Une nouvelle naissance, une nouvelle création, car la totalité
nouvelle que nous formons par l'amour est quelque chose
d'autre et de plus que l'addition des forces de chacun.
L'émergence de ce radicalement nouveau que l'on ne peut
« déduire » à partir de chacun des éléments, mais seulement
produire par leur rencontre, est une forme plus haute encore
de l'expérience de la transcendance et qui naît de la première
sortie de moi dans l'amour. La première ébauche de la transcendance
était le dépassement de ses propres frontières. La
seconde est celle de l'émergence de ce qui est radicalement nouveau
et ne peut se réduire à la somme ou à l'addition des
parties.
Le surgissement de cette présence à laquelle on ne peut assigner
un mot ni un concept est, pour la raison simplement
déductive, un mystère sinon un scandale.
Elle a pourtant sa source dans l'amour, cette polarité spécifiquement
humaine du sexe et du sacrifice.
Cette unité, racine de l'humain, doit être préservée contre
tout dualisme : ni sexualité sans amour, ni défiance du sexe.
La sexualité sans amour est un produit de l'individualisme
mutilant pour lequel tout ce qui n'est pas « moi » est un moyen
de ma jouissance et de mon pouvoir.
Cet usage de la sexualité est comparable à celui de la drogue
comme jouissance solitaire et puissance illusoire. La forme
actuelle de la publicité pour les préservatifs illustre cette dégradation.
Le préservatif n'y est plus présenté comme l'un des moyens
de ne plus laisser la naissance au hasard, forme de la maîtrise
sur la nature, faisant de la procréation un acte volontaire, un
acte de culture. Mais il est présenté comme un produit de la
peur, notamment du sida, et comme un moyen de garantir la
sécurité de rencontres occasionnelles en allant à la discothèque
pour y échanger deux plaisirs solitaires, sans amour et sans lendemains.

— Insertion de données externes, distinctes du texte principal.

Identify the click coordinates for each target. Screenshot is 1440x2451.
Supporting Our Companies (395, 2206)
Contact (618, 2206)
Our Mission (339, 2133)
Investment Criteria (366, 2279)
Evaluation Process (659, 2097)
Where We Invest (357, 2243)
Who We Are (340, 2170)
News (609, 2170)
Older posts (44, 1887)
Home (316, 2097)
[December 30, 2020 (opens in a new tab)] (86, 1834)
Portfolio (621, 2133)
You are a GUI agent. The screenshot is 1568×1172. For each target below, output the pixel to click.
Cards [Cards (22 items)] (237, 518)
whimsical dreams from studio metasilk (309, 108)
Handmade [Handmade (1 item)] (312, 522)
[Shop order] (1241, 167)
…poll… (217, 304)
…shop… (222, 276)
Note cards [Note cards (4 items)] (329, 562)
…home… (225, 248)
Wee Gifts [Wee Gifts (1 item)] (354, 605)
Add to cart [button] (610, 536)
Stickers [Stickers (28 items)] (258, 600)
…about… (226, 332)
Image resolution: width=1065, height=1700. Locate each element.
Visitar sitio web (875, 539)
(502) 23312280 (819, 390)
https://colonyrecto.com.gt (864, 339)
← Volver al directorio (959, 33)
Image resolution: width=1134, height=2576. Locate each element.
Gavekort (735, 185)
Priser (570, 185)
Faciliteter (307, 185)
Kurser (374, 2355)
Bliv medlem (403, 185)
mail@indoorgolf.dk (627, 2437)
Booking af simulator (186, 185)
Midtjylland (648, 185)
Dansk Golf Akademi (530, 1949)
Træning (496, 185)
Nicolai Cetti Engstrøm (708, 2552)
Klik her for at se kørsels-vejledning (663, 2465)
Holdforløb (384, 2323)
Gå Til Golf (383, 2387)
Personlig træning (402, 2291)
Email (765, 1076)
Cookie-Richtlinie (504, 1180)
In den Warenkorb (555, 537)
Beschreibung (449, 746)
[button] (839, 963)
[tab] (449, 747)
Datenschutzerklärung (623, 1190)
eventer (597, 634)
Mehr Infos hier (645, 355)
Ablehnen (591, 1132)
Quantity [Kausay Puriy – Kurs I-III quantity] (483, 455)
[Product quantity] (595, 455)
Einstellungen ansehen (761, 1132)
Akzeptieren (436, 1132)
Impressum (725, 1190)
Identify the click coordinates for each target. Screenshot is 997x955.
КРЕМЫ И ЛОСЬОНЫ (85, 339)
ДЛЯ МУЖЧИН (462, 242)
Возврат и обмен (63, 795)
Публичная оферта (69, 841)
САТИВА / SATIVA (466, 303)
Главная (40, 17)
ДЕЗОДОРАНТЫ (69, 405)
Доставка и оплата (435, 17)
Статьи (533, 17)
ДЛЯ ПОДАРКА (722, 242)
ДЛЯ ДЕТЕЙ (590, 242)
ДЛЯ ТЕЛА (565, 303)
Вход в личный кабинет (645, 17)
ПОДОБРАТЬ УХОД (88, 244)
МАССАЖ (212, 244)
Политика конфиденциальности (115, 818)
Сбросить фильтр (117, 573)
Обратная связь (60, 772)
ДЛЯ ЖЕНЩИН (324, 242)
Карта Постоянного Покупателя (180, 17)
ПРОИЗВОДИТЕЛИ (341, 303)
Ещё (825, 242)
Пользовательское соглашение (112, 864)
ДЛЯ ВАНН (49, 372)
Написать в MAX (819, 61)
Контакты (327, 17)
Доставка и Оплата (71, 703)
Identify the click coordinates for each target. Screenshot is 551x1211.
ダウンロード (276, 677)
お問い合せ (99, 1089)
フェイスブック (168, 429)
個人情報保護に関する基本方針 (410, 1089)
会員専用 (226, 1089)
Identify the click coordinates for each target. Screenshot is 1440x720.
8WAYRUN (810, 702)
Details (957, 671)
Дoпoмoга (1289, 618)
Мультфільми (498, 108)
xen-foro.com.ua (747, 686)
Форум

Comme si le « jeu » sexuel était, pour oublier le non-sens
quotidien de la vie, un dopage désespéré, de même que l'excès
de l'alcool ou des décibels.
Curieusement les interdits prétendument « religieux » partent
d'une même conception de la sexualité : du même séparatisme
de la matière.
Pourtant, dans les Évangiles (Mt 12, 3-9; Me 10, 2-12;
Le 16, 18) lorsqu'est abordé le problème du mariage, sous
l'aspect d'ailleurs étriqué de la casuistique des pharisiens sur
la répudiation, Jésus échappe à leur piège en rappelant seulement
que dans la Genèse (1, 27) l'homme complet est celui
du couple : homme et femme il les créa, et ils ne furent qu'une
seule chair. Le formalisme de la Loi, en matière de « répudiation»
ignore, dans sa définition de l'adultère, le rapport proprement
humain du mariage. A aucun moment Jésus, dans les
Evangiles, n'invoque la fécondation comme finalité du mariage,
ni n'exprime la moindre méfiance à l'égard de la sexualité.
Une longue tradition catholique, remontant à saint Paul et
à sa conception de la femme, a si longtemps enseigné le
contraire, que le concile de Vatican II a dû rappeler que « le
mariage n'est pas institué en vue de la seule procréation » (Gaudium
et Spes, 2, § 50, 3).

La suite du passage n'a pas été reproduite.